A maior mensagem que esta AGE expressou foi a inabilidade manifestada pelos actuais órgãos sociais, desde logo a Mesa da Assembleia mas também a Direção do clube, para lidar com uma situação decorrente de um banal acto democrático e plural.

Nunca foi um hábito organizar Assembleias Gerais muito concorridas porque os sócios do FC Porto, aqueles que poderiam ter a vontade de expressar as suas ideias, eventualmente divergentes com aquelas que eram expressadas pelo regime, não arriscavam comparecer, porque já sabiam que esses espaços eram dominados por “adeptos” afectos às claques.

Ficavam em casa e era tudo aprovado consoante a vontade da nomenclatura.

E nos momentos de “eleições” — eleições com todas as aspas possíveis — acontecia o mesmo.

A mais profunda repulsa por uma elementar cultura democrática ficou bem à vista de todos no dia 13 de Novembro de 2023 - uma das datas mais negras da história do FC Porto.

Esta AGE não foi um acto isolado. É uma marca de um regime que nunca soube conviver com a diferença, o debate, o pluralismo — e tentou sempre utilizar a força para calar e intimidar. Tudo sob o patrocínio de Pinto da Costa, que montou um cordão de segurança à sua volta e se rompeu quando apareceu alguém a não mostrar medo.

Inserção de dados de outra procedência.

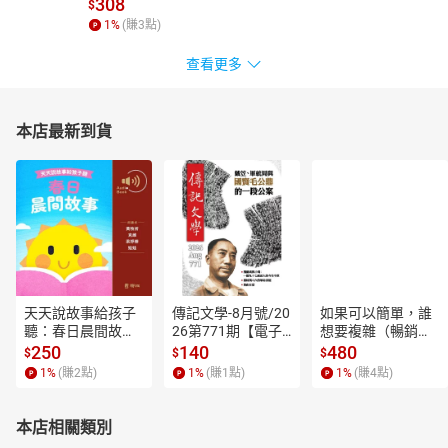
308
$
1
%
(賺
3
點)
查看更多
本店最新到貨
天天說故事給孩子
傳記文學-8月號/20
如果可以簡單，誰
聽：春日晨間故事
26第771期【電子
想要複雜（暢銷經
【有聲書】
書】
典新編版）【電子
250
140
480
$
$
$
書】
1
%
(賺
2
點)
1
%
(賺
1
點)
1
%
(賺
4
點)
本店相關類別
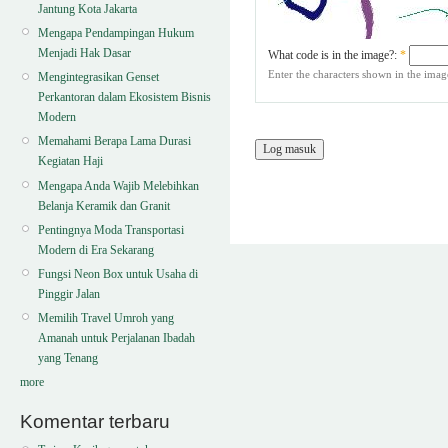
Jantung Kota Jakarta
Mengapa Pendampingan Hukum
Menjadi Hak Dasar
What code is in the image?:
*
Enter the characters shown in the imag
Mengintegrasikan Genset
Perkantoran dalam Ekosistem Bisnis
Modern
Memahami Berapa Lama Durasi
Kegiatan Haji
Mengapa Anda Wajib Melebihkan
Belanja Keramik dan Granit
Pentingnya Moda Transportasi
Modern di Era Sekarang
Fungsi Neon Box untuk Usaha di
Pinggir Jalan
Memilih Travel Umroh yang
Amanah untuk Perjalanan Ibadah
yang Tenang
more
Komentar terbaru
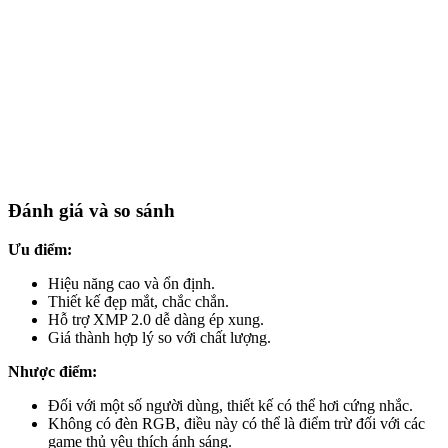
Đánh giá và so sánh
Ưu điểm:
Hiệu năng cao và ổn định.
Thiết kế đẹp mắt, chắc chắn.
Hỗ trợ XMP 2.0 dễ dàng ép xung.
Giá thành hợp lý so với chất lượng.
Nhược điểm:
Đối với một số người dùng, thiết kế có thể hơi cứng nhắc.
Không có đèn RGB, điều này có thể là điểm trừ đối với các
game thủ yêu thích ánh sáng.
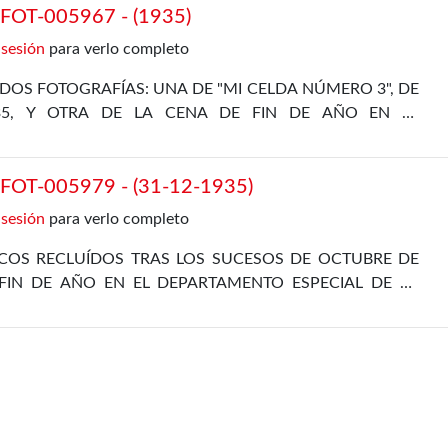
OT-005967 - (1935)
 sesión
para verlo completo
DOS FOTOGRAFÍAS: UNA DE "MI CELDA NÚMERO 3", DE
35, Y OTRA DE LA CENA DE FIN DE AÑO EN EL
L, DE 31 DE DICIEMBRE DE 1935
OT-005979 - (31-12-1935)
 sesión
para verlo completo
ICOS RECLUÍDOS TRAS LOS SUCESOS DE OCTUBRE DE
FIN DE AÑO EN EL DEPARTAMENTO ESPECIAL DE LA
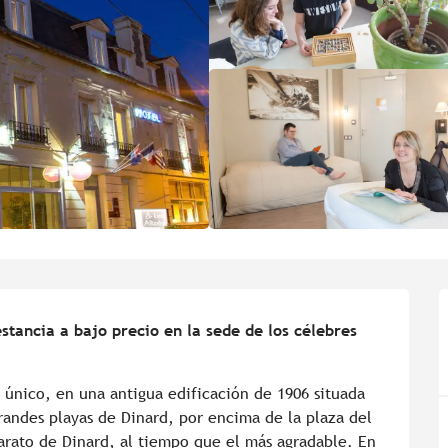
stancia a bajo precio en la sede de los célebres 
único, en una antigua edificación de 1906 situada 
randes playas de Dinard, por encima de la plaza del 
arato de Dinard, al tiempo que el más agradable. En 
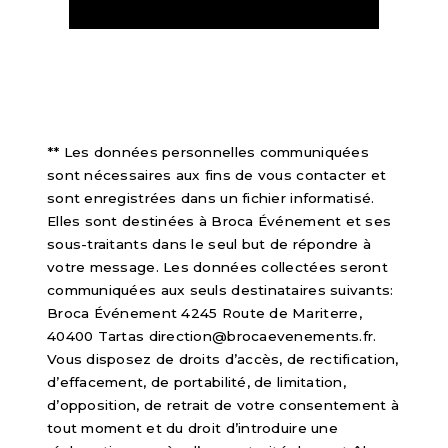
** Les données personnelles communiquées
sont nécessaires aux fins de vous contacter et
sont enregistrées dans un fichier informatisé.
Elles sont destinées à Broca Événement et ses
sous-traitants dans le seul but de répondre à
votre message. Les données collectées seront
communiquées aux seuls destinataires suivants:
Broca Événement 4245 Route de Mariterre,
40400 Tartas direction@brocaevenements.fr.
Vous disposez de droits d’accès, de rectification,
d’effacement, de portabilité, de limitation,
d’opposition, de retrait de votre consentement à
tout moment et du droit d’introduire une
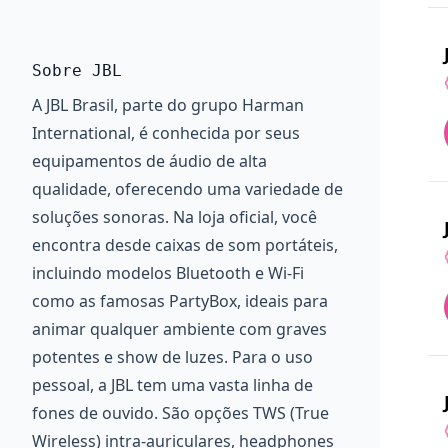
Sobre JBL
A JBL Brasil, parte do grupo Harman
International, é conhecida por seus
equipamentos de áudio de alta
qualidade, oferecendo uma variedade de
soluções sonoras. Na loja oficial, você
encontra desde caixas de som portáteis,
incluindo modelos Bluetooth e Wi-Fi
como as famosas PartyBox, ideais para
animar qualquer ambiente com graves
potentes e show de luzes. Para o uso
pessoal, a JBL tem uma vasta linha de
fones de ouvido. São opções TWS (True
Wireless) intra-auriculares, headphones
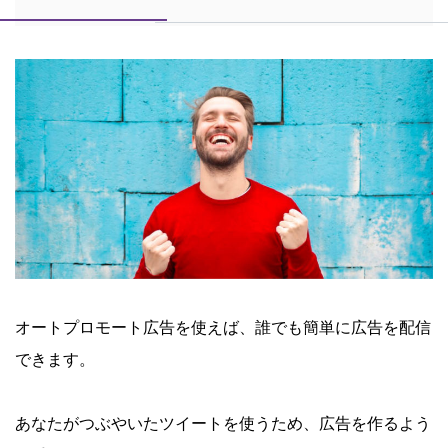
オートプロモート広告を使えば、誰でも簡単に広告を配信
できます。
あなたがつぶやいたツイートを使うため、広告を作るよう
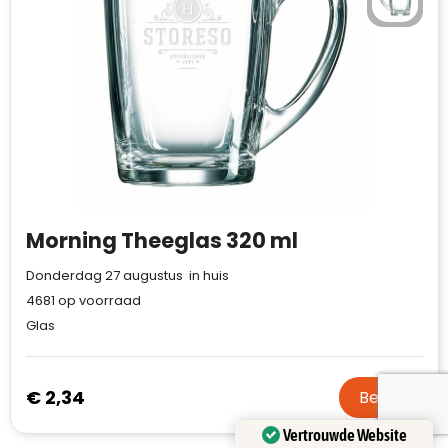
Morning Theeglas 320 ml
Donderdag 27 augustus in huis
4681
op voorraad
Glas
€ 2,34
Bekijk
Vertrouwde Website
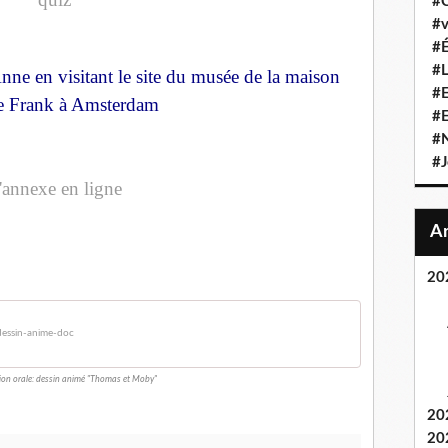
#C
#v
#É
#L
Anne en visitant le site du musée de la maison
#E
e Frank à Amsterdam
#
#N
#J
'annexe en ligne
20
essin-anime-doc
on orale: dessin animé "Thomas et Moby"
20
20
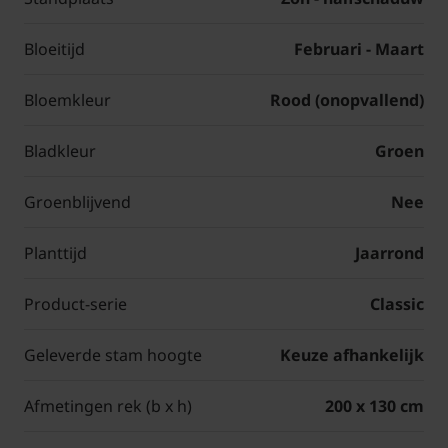
Bloeitijd
Februari - Maart
Bloemkleur
Rood (onopvallend)
Bladkleur
Groen
Groenblijvend
Nee
Planttijd
Jaarrond
Product-serie
Classic
Geleverde stam hoogte
Keuze afhankelijk
Afmetingen rek (b x h)
200 x 130 cm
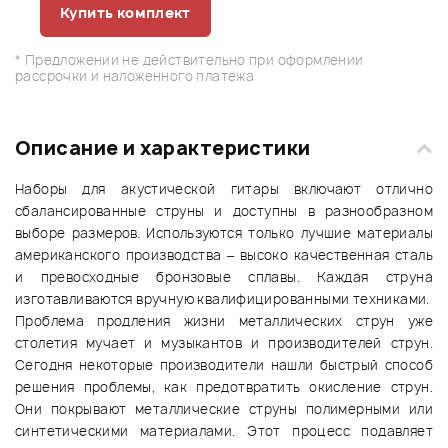
Купить комплект
* Предложении не действительно при оформлении
рассрочки и наложенного платежа
Описание и характеристики
Наборы для акустической гитары включают отлично
сбалансированные струны и доступны в разнообразном
выборе размеров. Используются только лучшие материалы
американского производства – высоко качественная сталь
и превосходные бронзовые сплавы. Каждая струна
изготавливаются вручную квалифицированными техниками.
Проблема продления жизни металлических струн уже
столетия мучает и музыкантов и производителей струн.
Сегодня некоторые производители нашли быстрый способ
решения проблемы, как предотвратить окисление струн.
Они покрывают металлические струны полимерными или
синтетическими материалами. Этот процесс подавляет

Os protagonistas principais da AGE, que conduziram  a sessão sob a impotência de Lourenço Pinto, Pinto da Costa, Adelino Caldeira e outros rostos de um regime déspota e construído segundo a asserção “se não vais a bem, vais a mal”, nem se deram conta, por acharem “normal”, dos custos de reputação que infligiram ao FC Porto, quando não mostraram o mínimo respeito pelo portismo daqueles que pensam diferente de uma ideia única e concentracionária de poder.

É interessante verificar como alguns portistas que têm acesso à comunicação social, seja através da presença em painéis televisivos, quer através da escrita, com maior ou menor regularidade, vêm agora lamentar o sucedido, ao ponto de dizerem que algo semelhante não pode jamais voltar a acontecer na vida do FC Porto.

Não foram eles que, em conluio,  alimentaram este ‘monstro”, anos e anos a fio, mal tratando aqueles que, mesmo estando fora das dinâmicas de comunicação interclubísticas, diziam que o caminho do unanimismo em torno de uma figura, a fazer tudo para ser o centro do poder e utilizando todos os expedientes para gerar e gerir supremacias, alguns dos quais há anos sob investigação, não era exactamente o melhor, considerando os valores supremos da coexistência humana?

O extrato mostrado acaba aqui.